Objective In order to improve the detection accuracy of the seeding amount in rice seedling trays and achieve precise regulation of the seeding amount, a variable-speed weighing detection and intelligent regulation device for seeding amount in rice seedling trays was designed.

Method The seedling tray mass variable-speed weighing mechanism composed of front and rear driving wheels was constructed. The front driving wheel created a spacing between the front and rear seedling trays, ensuring that the seedling trays could achieve the static non-contact precise weighing on the variable-speed weighing mechanism. The rear driving wheel enabled the weighed seedling tray to automatically catch up with the front seedling tray to eliminate the spacing, ensuring continuous conveying of the seedling trays without intervals on the seedling-raising production line. A through-beam photoelectric sensor was used to accurately detect whether the seedling tray had reached the weighing position. The weighing signals were processed by the combined Butterworth and Kalman filtering, which effectively suppressed the interfering factors and further improved the detection accuracy of the seeding amount in the seedling trays. With the programmable logic controller (PLC) as the control core, the deviation between the detected value of the seeding amount in the seedling trays and the set value was compared and analyzed. According to the established regulation model for the seeding amount of rice bud seeds in the seedling trays, intelligent and precise regulation was realized.
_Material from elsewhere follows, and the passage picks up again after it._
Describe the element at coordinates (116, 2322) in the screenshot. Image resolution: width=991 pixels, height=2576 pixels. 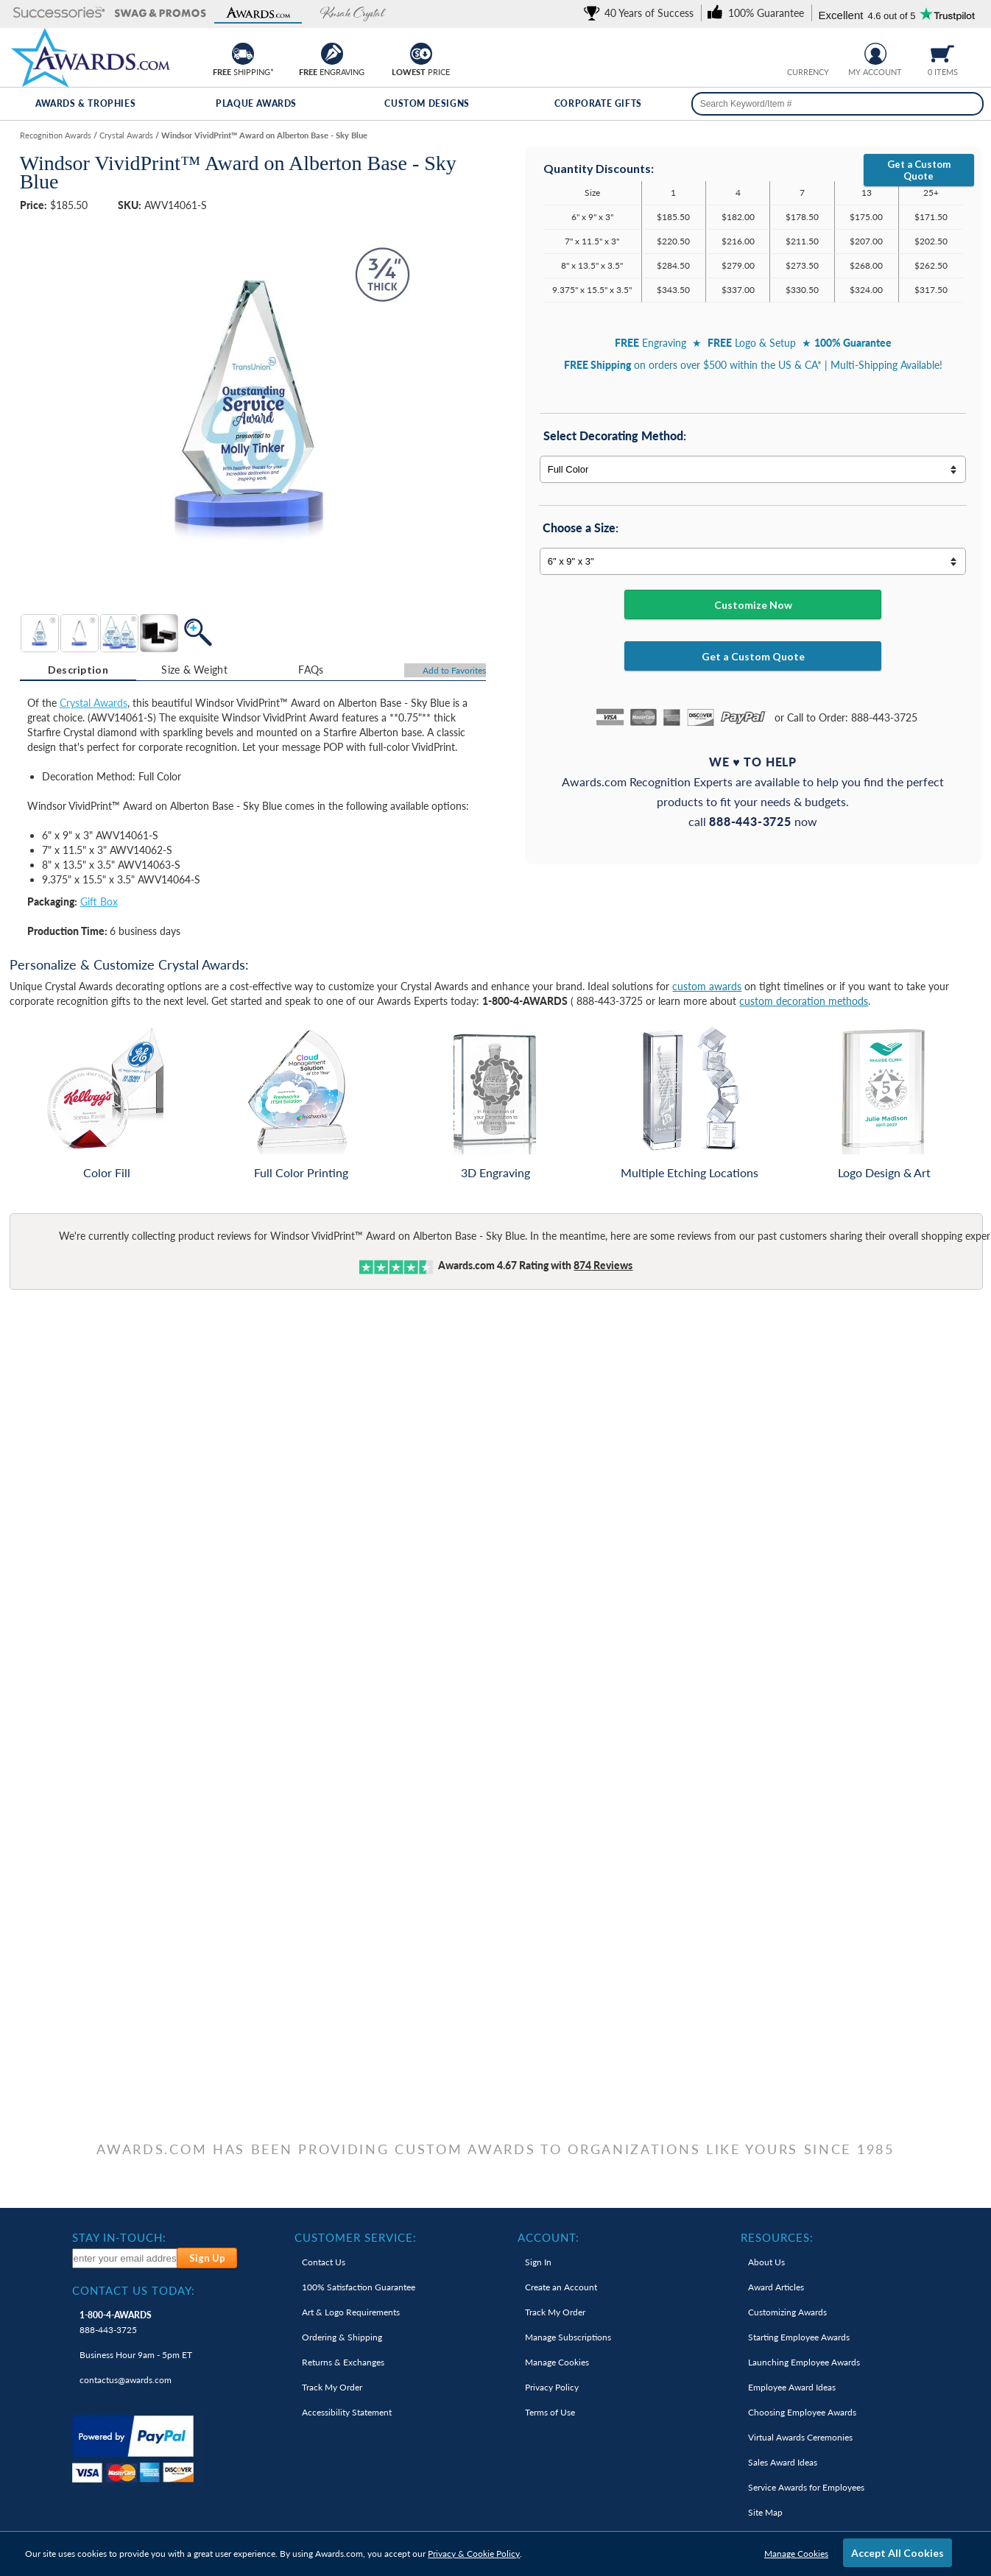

Result Under the condition of a seedling raising productivity of 500 trays per hour, the average detection accuracy of the seeding amount in the seedling trays was 96.64%. For hybrid rice with a seeding amount in a single seedling tray ranging from 50 to 80 g, the average regulation accuracy and coefficient of variation were 93.69% and 2.01%, respectively. For conventional rice with a seeding amount in a single seedling tray ranging from 81 to 360 g, the average regulation accuracy and coefficient of variation were 96.01% and 3.13%, respectively.

Conclusion The detection accuracy and regulation performance of the device designed in this study are significantly superior to those of existing devices, which has practical application value for improving the quality of seedlings and ensuring the performance of transplantation.